The problem:
Lines below starting with the line with "Dukung Ketahanan Pangan, Kapolres Pidie Jaya" and going on through the line with "retraite, je pensais avoir déjà" must be output exactly; the rest of the records must be left out.

Extracted data:
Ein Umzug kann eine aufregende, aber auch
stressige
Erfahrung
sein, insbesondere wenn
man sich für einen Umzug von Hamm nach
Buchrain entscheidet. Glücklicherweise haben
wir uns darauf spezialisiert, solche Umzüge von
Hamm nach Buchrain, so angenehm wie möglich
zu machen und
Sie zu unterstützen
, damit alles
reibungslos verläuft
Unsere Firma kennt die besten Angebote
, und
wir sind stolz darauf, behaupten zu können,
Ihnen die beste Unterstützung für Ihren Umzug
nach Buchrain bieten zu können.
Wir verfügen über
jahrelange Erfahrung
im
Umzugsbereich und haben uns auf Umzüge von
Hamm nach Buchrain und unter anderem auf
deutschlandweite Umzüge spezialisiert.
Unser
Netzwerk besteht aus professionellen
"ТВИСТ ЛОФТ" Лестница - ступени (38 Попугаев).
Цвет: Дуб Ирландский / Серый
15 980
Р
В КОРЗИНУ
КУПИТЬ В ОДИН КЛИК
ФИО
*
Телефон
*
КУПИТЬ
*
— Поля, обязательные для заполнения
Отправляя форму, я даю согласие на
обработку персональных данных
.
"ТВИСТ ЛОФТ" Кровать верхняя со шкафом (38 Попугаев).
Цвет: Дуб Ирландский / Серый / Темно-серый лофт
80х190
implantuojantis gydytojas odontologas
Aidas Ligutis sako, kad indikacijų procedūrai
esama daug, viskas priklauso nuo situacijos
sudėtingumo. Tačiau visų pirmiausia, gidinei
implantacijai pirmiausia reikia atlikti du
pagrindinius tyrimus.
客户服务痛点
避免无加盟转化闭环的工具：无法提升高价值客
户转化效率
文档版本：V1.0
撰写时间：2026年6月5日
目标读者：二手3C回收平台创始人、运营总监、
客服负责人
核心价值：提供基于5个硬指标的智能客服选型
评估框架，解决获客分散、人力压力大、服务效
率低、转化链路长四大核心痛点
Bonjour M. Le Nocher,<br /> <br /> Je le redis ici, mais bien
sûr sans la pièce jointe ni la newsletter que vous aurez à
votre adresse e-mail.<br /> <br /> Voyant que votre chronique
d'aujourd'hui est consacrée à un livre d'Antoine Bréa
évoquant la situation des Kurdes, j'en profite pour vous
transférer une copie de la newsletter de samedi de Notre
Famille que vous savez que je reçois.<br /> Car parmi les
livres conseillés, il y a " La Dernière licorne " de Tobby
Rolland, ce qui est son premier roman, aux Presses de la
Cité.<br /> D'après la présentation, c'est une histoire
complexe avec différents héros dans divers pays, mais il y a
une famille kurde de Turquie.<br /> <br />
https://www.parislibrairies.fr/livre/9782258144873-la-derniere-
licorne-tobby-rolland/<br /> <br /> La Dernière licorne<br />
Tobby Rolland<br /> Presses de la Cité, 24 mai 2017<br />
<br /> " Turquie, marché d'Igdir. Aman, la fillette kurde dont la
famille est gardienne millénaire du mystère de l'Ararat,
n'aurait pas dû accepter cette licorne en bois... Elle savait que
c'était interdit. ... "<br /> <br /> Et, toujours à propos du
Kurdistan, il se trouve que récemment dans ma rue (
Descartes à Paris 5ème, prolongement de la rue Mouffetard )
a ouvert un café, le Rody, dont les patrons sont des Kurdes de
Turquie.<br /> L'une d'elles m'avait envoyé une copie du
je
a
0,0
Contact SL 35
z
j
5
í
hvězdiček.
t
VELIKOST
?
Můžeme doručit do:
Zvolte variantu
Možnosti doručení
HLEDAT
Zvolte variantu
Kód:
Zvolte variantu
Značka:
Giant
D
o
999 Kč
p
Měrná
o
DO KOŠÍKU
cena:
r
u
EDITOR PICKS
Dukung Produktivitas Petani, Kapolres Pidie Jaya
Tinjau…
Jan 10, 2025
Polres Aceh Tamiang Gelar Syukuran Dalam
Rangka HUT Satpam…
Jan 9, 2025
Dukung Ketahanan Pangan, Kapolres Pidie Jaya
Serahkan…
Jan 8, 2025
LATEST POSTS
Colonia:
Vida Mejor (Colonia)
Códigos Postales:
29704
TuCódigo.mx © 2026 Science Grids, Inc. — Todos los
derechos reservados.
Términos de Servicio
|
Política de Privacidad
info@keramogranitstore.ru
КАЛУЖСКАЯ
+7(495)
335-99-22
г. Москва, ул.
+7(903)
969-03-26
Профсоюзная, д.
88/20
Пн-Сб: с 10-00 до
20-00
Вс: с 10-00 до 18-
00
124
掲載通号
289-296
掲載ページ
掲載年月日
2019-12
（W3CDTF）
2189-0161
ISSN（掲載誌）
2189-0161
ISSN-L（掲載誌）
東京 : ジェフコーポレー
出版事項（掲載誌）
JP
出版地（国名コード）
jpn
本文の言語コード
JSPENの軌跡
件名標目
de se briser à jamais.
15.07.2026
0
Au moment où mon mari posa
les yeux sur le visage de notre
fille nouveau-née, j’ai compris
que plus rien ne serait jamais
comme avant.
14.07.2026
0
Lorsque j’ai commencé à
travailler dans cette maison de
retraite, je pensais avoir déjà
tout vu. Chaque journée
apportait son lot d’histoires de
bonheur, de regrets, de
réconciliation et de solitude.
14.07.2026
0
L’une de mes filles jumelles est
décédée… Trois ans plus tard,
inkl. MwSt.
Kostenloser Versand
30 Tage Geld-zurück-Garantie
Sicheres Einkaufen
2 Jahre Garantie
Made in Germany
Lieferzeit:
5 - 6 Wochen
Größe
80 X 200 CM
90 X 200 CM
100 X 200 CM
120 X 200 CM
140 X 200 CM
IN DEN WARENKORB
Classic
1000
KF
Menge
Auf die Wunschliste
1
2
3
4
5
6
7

Final answer:
Dukung Ketahanan Pangan, Kapolres Pidie Jaya
Serahkan…
Jan 8, 2025
LATEST POSTS
Colonia:
Vida Mejor (Colonia)
Códigos Postales:
29704
TuCódigo.mx © 2026 Science Grids, Inc. — Todos los
derechos reservados.
Términos de Servicio
|
Política de Privacidad
info@keramogranitstore.ru
КАЛУЖСКАЯ
+7(495)
335-99-22
г. Москва, ул.
+7(903)
969-03-26
Профсоюзная, д.
88/20
Пн-Сб: с 10-00 до
20-00
Вс: с 10-00 до 18-
00
124
掲載通号
289-296
掲載ページ
掲載年月日
2019-12
（W3CDTF）
2189-0161
ISSN（掲載誌）
2189-0161
ISSN-L（掲載誌）
東京 : ジェフコーポレー
出版事項（掲載誌）
JP
出版地（国名コード）
jpn
本文の言語コード
JSPENの軌跡
件名標目
de se briser à jamais.
15.07.2026
0
Au moment où mon mari posa
les yeux sur le visage de notre
fille nouveau-née, j’ai compris
que plus rien ne serait jamais
comme avant.
14.07.2026
0
Lorsque j’ai commencé à
travailler dans cette maison de
retraite, je pensais avoir déjà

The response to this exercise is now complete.